Data provided>
==================================================

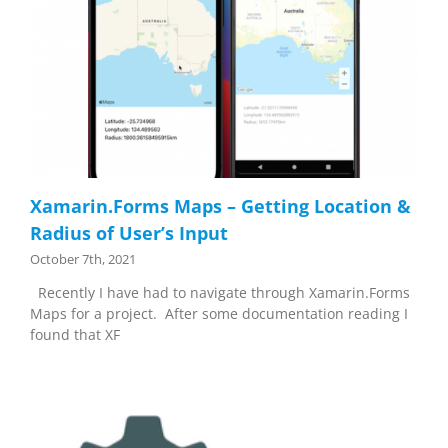
Xamarin.Forms Maps – Getting Location &
Radius of User’s Input
October 7th, 2021
Recently I have had to navigate through Xamarin.Forms
Maps for a project. After some documentation reading I
found that XF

==================================================

Exercise goal> Your answer must be the line that contains "Recently I have" and every line after it to the end of the records, reproduced exactly.

Written response>
Recently I have had to navigate through Xamarin.Forms
Maps for a project. After some documentation reading I
found that XF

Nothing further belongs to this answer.